The fact is that the ways in which companies interact with their customers have greatly evolved over time, from the snail mail and phone calls of the past to social media and messaging bots of today. Brands that want to stay ahead of their competition have embraced chatbots to help them talk to customers on a massive scale. And chatbots themselves are no exception to the ever-evolving marketplace, and they continue to develop over time as companies start to integrate them into more and more use cases, from marketing to sales to customer care.


Understanding intent can reduce user frustration.

Companies such as LivePerson design and deploy AI-powered messaging solutions for these brands, using humans and chatbots in parallel to work out the kinks and bugs along the way to constantly improve the customer experience. Malik Jenkins, a conversational analyst on LivePerson’s conversational design team, says that “the power of bots is really in understanding customer intents, then resolving simple tasks successfully on their own or passing the relevant info along to human beings who can handle more complex issues.”

Malik has some recommendations for bot developers interested in using conversational design principles to create better bots:

1. Personalize your audience’s experiences

Assuming you are able to authenticate who your bot is speaking to, the bot should greet them by name. If that’s not possible, your bot can authenticate the customer with a few qualifying questions. When you do know your customer’s identity, you can also think about asking them in advance about why they may have reached out. For instance, a bot for an airline could say “Hi John, thanks for reaching out. I see you have a booking to New York City next week. Is that the booking you are contacting us about?”

Doing this makes your customer feel like they are involved in a tailored experience. Plus, it means they have no need to supply account details, saving them time and frustration, because your bot is able to get ahead of the situation.

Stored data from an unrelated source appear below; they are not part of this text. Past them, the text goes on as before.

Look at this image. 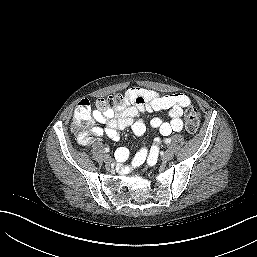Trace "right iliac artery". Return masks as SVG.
I'll list each match as a JSON object with an SVG mask.
<instances>
[{
  "instance_id": "1",
  "label": "right iliac artery",
  "mask_w": 257,
  "mask_h": 257,
  "mask_svg": "<svg viewBox=\"0 0 257 257\" xmlns=\"http://www.w3.org/2000/svg\"><path fill=\"white\" fill-rule=\"evenodd\" d=\"M109 151H110L109 147H106L105 152H109Z\"/></svg>"
}]
</instances>
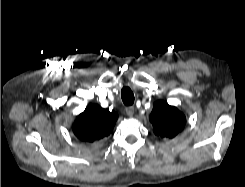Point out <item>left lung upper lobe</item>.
Instances as JSON below:
<instances>
[{
	"label": "left lung upper lobe",
	"mask_w": 245,
	"mask_h": 187,
	"mask_svg": "<svg viewBox=\"0 0 245 187\" xmlns=\"http://www.w3.org/2000/svg\"><path fill=\"white\" fill-rule=\"evenodd\" d=\"M154 133L160 137L174 138L186 124V118L176 107L157 101L150 114Z\"/></svg>",
	"instance_id": "obj_1"
}]
</instances>
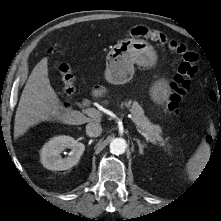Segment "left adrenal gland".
Returning a JSON list of instances; mask_svg holds the SVG:
<instances>
[{
	"label": "left adrenal gland",
	"mask_w": 221,
	"mask_h": 221,
	"mask_svg": "<svg viewBox=\"0 0 221 221\" xmlns=\"http://www.w3.org/2000/svg\"><path fill=\"white\" fill-rule=\"evenodd\" d=\"M136 142L139 146V154L143 155L146 144H142L139 139H136Z\"/></svg>",
	"instance_id": "1"
}]
</instances>
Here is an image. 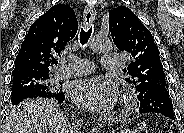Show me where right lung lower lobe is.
Returning <instances> with one entry per match:
<instances>
[{
	"instance_id": "obj_1",
	"label": "right lung lower lobe",
	"mask_w": 184,
	"mask_h": 133,
	"mask_svg": "<svg viewBox=\"0 0 184 133\" xmlns=\"http://www.w3.org/2000/svg\"><path fill=\"white\" fill-rule=\"evenodd\" d=\"M45 98H53V99L58 100L59 102H63L65 100V95H64V93L59 92V93L52 94L50 97H45ZM26 99H28V98L17 99L13 103L19 104L21 101H24Z\"/></svg>"
}]
</instances>
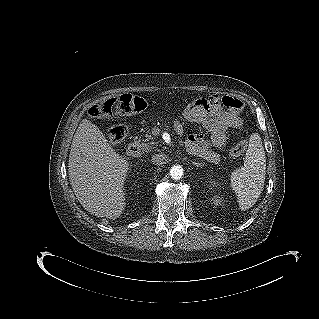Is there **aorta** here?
<instances>
[{"mask_svg":"<svg viewBox=\"0 0 319 319\" xmlns=\"http://www.w3.org/2000/svg\"><path fill=\"white\" fill-rule=\"evenodd\" d=\"M170 176L174 180H178L183 176V168L180 165H174L170 169Z\"/></svg>","mask_w":319,"mask_h":319,"instance_id":"1","label":"aorta"}]
</instances>
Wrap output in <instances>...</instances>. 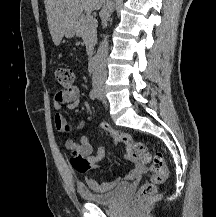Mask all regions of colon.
<instances>
[{
	"mask_svg": "<svg viewBox=\"0 0 216 217\" xmlns=\"http://www.w3.org/2000/svg\"><path fill=\"white\" fill-rule=\"evenodd\" d=\"M57 82L65 89L73 86L74 73L70 68L57 67L55 69ZM100 129L115 143L126 147V157L129 161L147 167L152 171L151 180L140 187L135 195L137 204L143 203L154 195L157 185L163 183L168 178V169L165 165L164 157L161 152L150 151L145 143L136 141L126 133L101 122ZM70 163L75 170L85 173L94 168L90 159L77 151H73L70 156Z\"/></svg>",
	"mask_w": 216,
	"mask_h": 217,
	"instance_id": "5ec220e1",
	"label": "colon"
}]
</instances>
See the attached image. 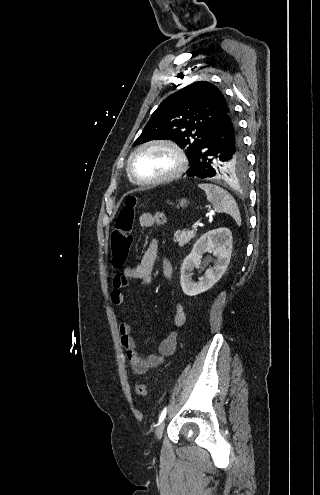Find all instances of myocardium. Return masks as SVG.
<instances>
[{"label":"myocardium","instance_id":"f54148a6","mask_svg":"<svg viewBox=\"0 0 320 495\" xmlns=\"http://www.w3.org/2000/svg\"><path fill=\"white\" fill-rule=\"evenodd\" d=\"M152 147H165L171 150L176 157V161H177L176 167L172 172L164 176H161L159 178L141 179L137 177L132 170L133 159L139 152ZM186 168H187V158L183 149L176 142L169 139H153L145 143H142L130 153L126 165V171L129 178L138 185H146V186L161 185L172 182L177 178H179L185 172Z\"/></svg>","mask_w":320,"mask_h":495}]
</instances>
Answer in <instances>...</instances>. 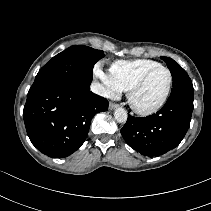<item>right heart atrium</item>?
<instances>
[{"instance_id":"obj_1","label":"right heart atrium","mask_w":211,"mask_h":211,"mask_svg":"<svg viewBox=\"0 0 211 211\" xmlns=\"http://www.w3.org/2000/svg\"><path fill=\"white\" fill-rule=\"evenodd\" d=\"M95 76L102 83V93L107 97H117L121 90L117 87L113 81L110 73L105 72L100 66H96L94 69Z\"/></svg>"}]
</instances>
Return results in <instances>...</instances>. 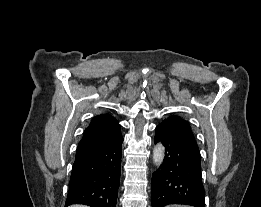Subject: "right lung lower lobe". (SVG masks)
Returning a JSON list of instances; mask_svg holds the SVG:
<instances>
[{
    "label": "right lung lower lobe",
    "instance_id": "right-lung-lower-lobe-1",
    "mask_svg": "<svg viewBox=\"0 0 261 207\" xmlns=\"http://www.w3.org/2000/svg\"><path fill=\"white\" fill-rule=\"evenodd\" d=\"M122 140L77 152L65 207H116L121 173Z\"/></svg>",
    "mask_w": 261,
    "mask_h": 207
}]
</instances>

2. Validate that your bots understand customer intents

Let’s say your bot doesn’t initially comprehend the question your customer is asking. One important conversational design principle is to have it ask follow-up questions to further validate questions or request information to move the conversation in the right direction.

For example, your bot could say, “I didn’t quite catch that, are you looking to check in or change an existing booking?” This lets the customer interact more conversationally, rather than having the bot repeat the original question again and again. Then, when your bot does understand, make sure to validate the customer’s intent with a remark like, “Got it, I can help you change your existing booking.”

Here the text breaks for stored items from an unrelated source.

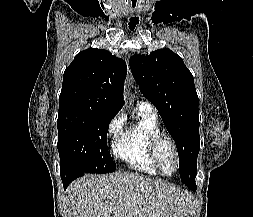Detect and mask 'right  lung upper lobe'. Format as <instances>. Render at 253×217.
<instances>
[{"instance_id":"1","label":"right lung upper lobe","mask_w":253,"mask_h":217,"mask_svg":"<svg viewBox=\"0 0 253 217\" xmlns=\"http://www.w3.org/2000/svg\"><path fill=\"white\" fill-rule=\"evenodd\" d=\"M126 74V63L109 51H81L64 72L59 109L79 107L118 113Z\"/></svg>"}]
</instances>
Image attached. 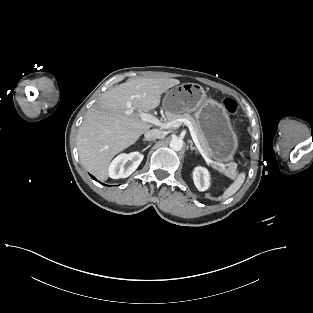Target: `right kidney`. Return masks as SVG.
<instances>
[{
  "instance_id": "ca27d5eb",
  "label": "right kidney",
  "mask_w": 313,
  "mask_h": 313,
  "mask_svg": "<svg viewBox=\"0 0 313 313\" xmlns=\"http://www.w3.org/2000/svg\"><path fill=\"white\" fill-rule=\"evenodd\" d=\"M143 157L140 152L118 155L109 165V176L113 179L127 178L137 169Z\"/></svg>"
}]
</instances>
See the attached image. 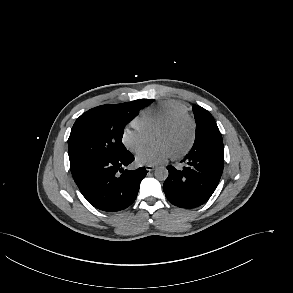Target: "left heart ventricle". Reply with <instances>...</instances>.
Here are the masks:
<instances>
[{
    "instance_id": "left-heart-ventricle-1",
    "label": "left heart ventricle",
    "mask_w": 293,
    "mask_h": 293,
    "mask_svg": "<svg viewBox=\"0 0 293 293\" xmlns=\"http://www.w3.org/2000/svg\"><path fill=\"white\" fill-rule=\"evenodd\" d=\"M191 127L187 121L180 122L168 130L155 131L152 136L154 143L166 144L173 154L182 151L188 144Z\"/></svg>"
}]
</instances>
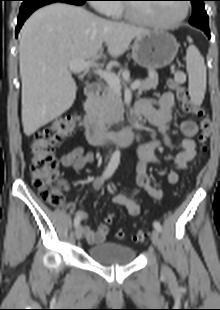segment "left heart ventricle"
<instances>
[{
    "mask_svg": "<svg viewBox=\"0 0 220 310\" xmlns=\"http://www.w3.org/2000/svg\"><path fill=\"white\" fill-rule=\"evenodd\" d=\"M137 15L160 22H169L177 18L183 10V3H158L135 5Z\"/></svg>",
    "mask_w": 220,
    "mask_h": 310,
    "instance_id": "b2bd125f",
    "label": "left heart ventricle"
}]
</instances>
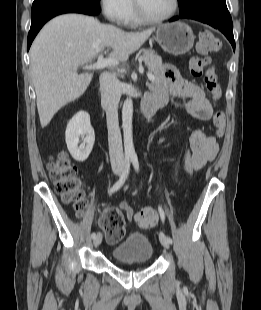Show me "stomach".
Returning <instances> with one entry per match:
<instances>
[{
	"label": "stomach",
	"instance_id": "obj_1",
	"mask_svg": "<svg viewBox=\"0 0 261 310\" xmlns=\"http://www.w3.org/2000/svg\"><path fill=\"white\" fill-rule=\"evenodd\" d=\"M195 36L192 29L183 22H173L158 27L156 41L161 48L172 55H183L191 50Z\"/></svg>",
	"mask_w": 261,
	"mask_h": 310
}]
</instances>
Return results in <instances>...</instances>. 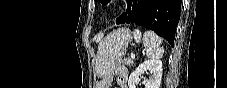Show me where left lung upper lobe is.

3. Escalate to human agents, when necessary

There are a couple of important cases when your bot should escalate to a human agent. First, when the customer requests it, and second, when the bot doesn’t understand your customer two or more times. Doing so will provide a much-needed fallback that keeps your customer happy and gets their question to a place where it can be resolved to their satisfaction.

In summary

Many people are rather skeptical of chatbots, but more and more are starting to utilize chatbots in their respective, competitive fields, specifically in business. However, many business owners still do not know what chatbots are or where to start. With LivePerson, chatbots are designed to create a customizable experience that answers the customer’s questions with thorough responses while maintaining a flow of natural conversation. If necessary, human agents can be brought in to aid with any further inquiries that chatbots may not have been previously aware of or perhaps to fix any kinks or bugs. However, as chatbot design becomes more accessible, changes in the conversational design field will gradually make the customer experience more efficient and enjoyable.